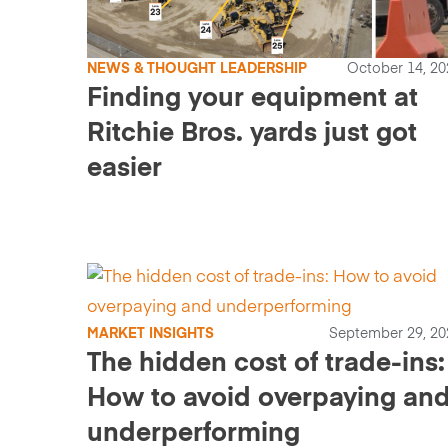
NEWS & THOUGHT LEADERSHIP
October 14, 20
Finding your equipment at
Ritchie Bros. yards just got
easier
MARKET INSIGHTS
September 29, 20
The hidden cost of trade-ins:
How to avoid overpaying an
underperforming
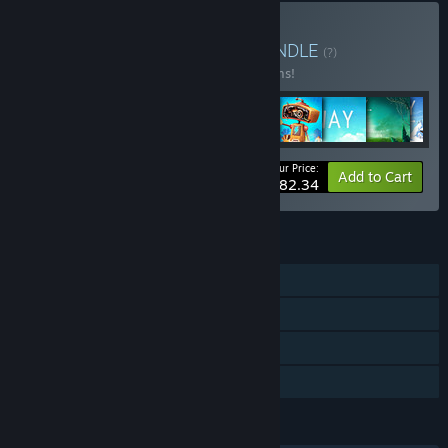
Buy Snapbreak Bundle
BUNDLE
(?)
Buy this bundle to save 15% off all 11 items!
Your Price:
-15%
Bundle info
Add to Cart
$82.34
FEATURES
Single-player
Steam Achievements
Steam Cloud
Family Sharing
LANGUAGES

■ The task
Give the data back exactly, omitting all pictures.

■ Result for this task
NEWS & THOUGHT LEADERSHIP
October 14, 20
Finding your equipment at
Ritchie Bros. yards just got
easier
MARKET INSIGHTS
September 29, 20
The hidden cost of trade-ins:
How to avoid overpaying an
underperforming
Buy Snapbreak Bundle
BUNDLE
(?)
Buy this bundle to save 15% off all 11 items!
Your Price:
-15%
Bundle info
Add to Cart
$82.34
FEATURES
Single-player
Steam Achievements
Steam Cloud
Family Sharing
LANGUAGES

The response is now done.